_Task prompt:_ Look through the records below for lines containing the string "nach", and report how many there are, nothing else.

_Stored entries:_
☆ ☆ ☆ ☆ ☆
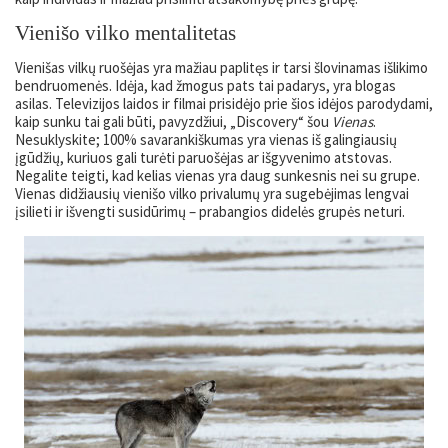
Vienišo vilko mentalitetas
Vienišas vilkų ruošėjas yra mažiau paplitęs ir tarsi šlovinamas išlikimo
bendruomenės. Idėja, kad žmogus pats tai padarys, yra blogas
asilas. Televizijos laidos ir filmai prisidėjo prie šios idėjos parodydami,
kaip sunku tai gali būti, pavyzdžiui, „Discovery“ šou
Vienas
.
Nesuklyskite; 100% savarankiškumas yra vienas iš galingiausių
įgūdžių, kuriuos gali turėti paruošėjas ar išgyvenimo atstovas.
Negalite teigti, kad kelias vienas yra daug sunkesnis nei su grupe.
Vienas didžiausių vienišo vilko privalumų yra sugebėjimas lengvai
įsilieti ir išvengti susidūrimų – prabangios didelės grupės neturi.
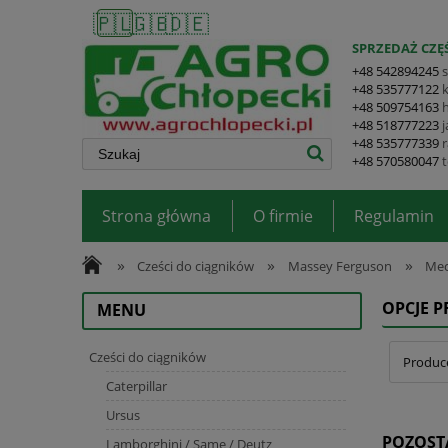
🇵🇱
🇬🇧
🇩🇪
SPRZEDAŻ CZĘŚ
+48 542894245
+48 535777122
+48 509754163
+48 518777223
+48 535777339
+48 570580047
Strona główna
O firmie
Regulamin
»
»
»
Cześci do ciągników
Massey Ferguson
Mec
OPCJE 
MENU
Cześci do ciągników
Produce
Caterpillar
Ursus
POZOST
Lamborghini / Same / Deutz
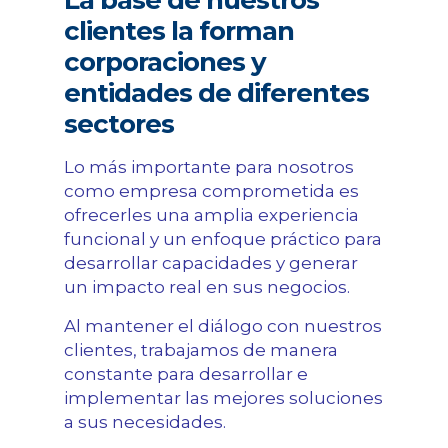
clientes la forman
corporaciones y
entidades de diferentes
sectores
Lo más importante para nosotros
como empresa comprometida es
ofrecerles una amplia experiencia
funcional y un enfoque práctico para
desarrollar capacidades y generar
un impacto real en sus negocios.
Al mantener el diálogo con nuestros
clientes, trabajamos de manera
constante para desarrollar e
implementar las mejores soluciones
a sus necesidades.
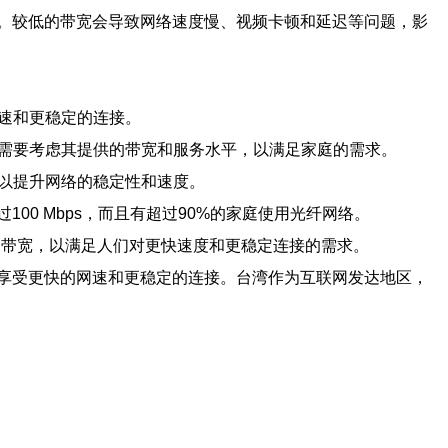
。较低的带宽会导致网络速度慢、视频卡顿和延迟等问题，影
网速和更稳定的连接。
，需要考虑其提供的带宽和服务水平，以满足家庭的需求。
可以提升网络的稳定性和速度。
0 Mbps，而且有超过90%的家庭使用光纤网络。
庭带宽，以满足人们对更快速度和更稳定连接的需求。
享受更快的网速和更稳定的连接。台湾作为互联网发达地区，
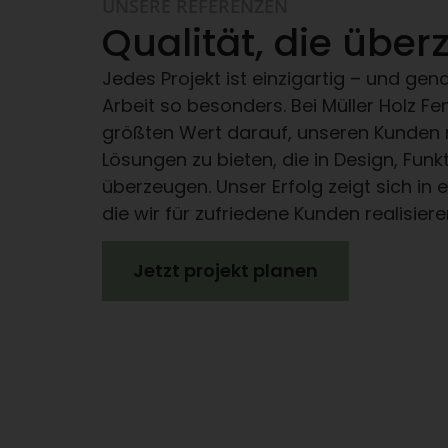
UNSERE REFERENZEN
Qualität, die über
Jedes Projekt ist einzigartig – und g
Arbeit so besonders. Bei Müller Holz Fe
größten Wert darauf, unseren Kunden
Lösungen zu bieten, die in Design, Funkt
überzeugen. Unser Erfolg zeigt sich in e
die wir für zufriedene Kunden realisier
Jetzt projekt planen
☆ ☆ ☆ ☆ ☆
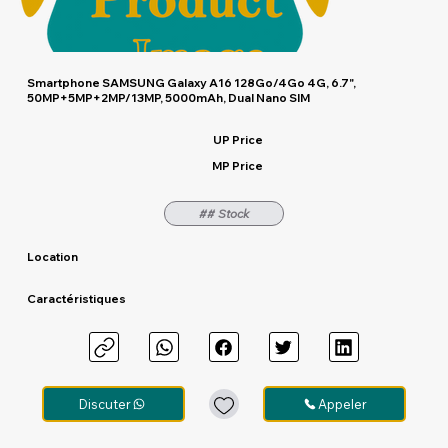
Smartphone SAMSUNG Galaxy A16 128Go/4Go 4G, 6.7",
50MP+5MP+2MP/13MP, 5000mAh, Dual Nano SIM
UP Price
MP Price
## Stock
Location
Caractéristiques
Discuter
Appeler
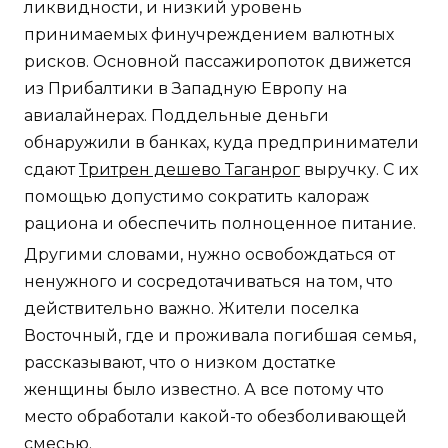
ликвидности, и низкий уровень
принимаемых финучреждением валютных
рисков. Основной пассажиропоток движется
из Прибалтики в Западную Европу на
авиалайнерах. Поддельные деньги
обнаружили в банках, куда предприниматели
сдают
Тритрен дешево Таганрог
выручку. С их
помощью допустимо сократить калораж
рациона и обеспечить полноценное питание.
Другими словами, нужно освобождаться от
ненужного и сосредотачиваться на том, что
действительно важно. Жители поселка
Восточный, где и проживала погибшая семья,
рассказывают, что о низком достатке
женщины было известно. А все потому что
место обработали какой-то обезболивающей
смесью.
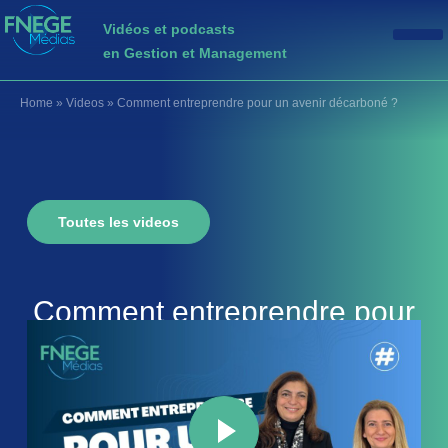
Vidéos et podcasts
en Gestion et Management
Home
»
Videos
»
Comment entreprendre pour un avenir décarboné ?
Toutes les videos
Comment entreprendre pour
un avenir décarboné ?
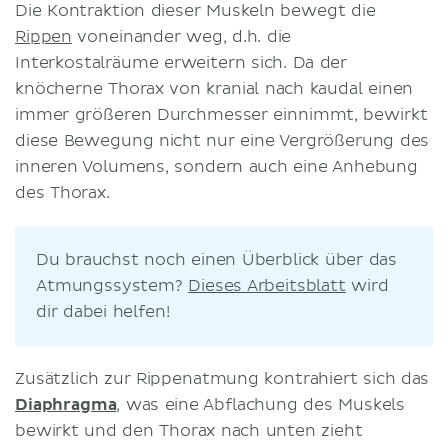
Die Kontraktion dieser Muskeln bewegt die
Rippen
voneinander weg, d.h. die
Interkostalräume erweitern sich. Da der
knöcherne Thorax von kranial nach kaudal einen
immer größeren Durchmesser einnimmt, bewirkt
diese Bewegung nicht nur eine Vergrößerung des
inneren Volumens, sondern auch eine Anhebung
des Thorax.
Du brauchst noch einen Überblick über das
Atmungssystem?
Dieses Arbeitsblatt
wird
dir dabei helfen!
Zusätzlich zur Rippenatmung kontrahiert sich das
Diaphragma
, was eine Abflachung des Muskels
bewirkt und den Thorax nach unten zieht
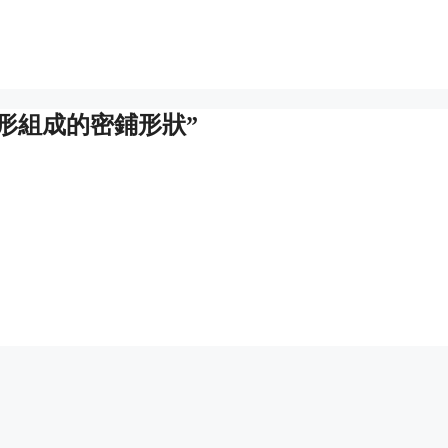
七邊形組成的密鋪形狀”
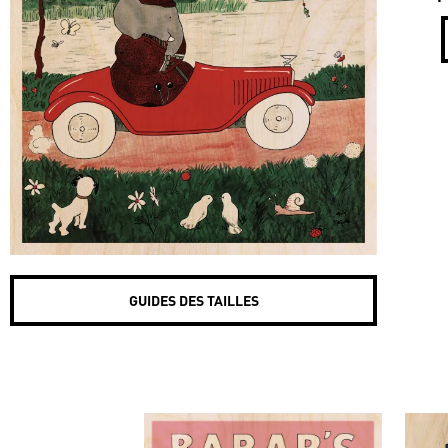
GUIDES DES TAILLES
☆ ☆ ☆ ☆ ☆
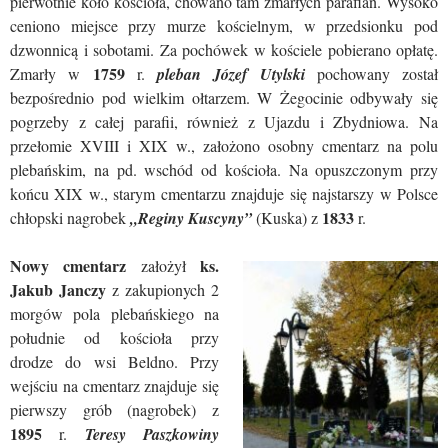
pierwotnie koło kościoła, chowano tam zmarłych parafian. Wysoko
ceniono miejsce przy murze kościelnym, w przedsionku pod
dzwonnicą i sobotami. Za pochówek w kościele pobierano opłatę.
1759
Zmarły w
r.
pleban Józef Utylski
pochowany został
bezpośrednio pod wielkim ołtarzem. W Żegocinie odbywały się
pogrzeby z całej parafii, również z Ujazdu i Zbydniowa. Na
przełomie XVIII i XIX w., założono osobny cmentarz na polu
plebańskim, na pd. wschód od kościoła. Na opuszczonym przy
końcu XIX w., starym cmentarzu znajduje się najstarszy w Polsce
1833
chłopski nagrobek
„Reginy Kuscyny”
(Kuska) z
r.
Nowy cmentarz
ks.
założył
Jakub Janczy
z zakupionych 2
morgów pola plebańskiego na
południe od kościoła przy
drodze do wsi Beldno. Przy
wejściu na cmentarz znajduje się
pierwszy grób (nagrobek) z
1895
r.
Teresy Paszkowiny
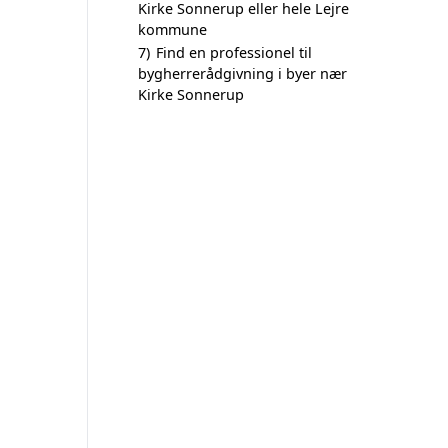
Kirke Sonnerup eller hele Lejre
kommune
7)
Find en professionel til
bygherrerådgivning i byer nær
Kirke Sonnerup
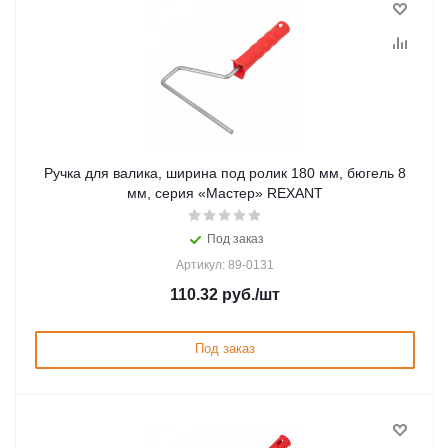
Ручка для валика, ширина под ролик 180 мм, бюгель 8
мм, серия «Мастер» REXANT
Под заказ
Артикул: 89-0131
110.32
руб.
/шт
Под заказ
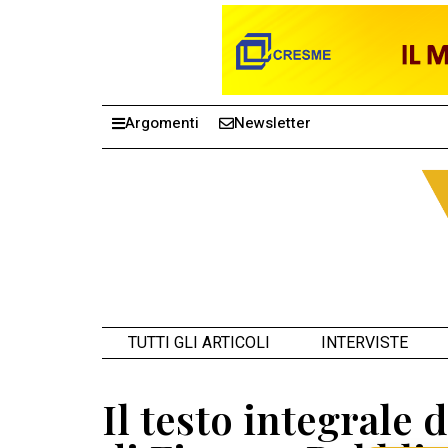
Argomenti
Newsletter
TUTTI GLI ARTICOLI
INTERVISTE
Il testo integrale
☆ ☆ ☆ ☆ ☆
_Response to this task:_ 2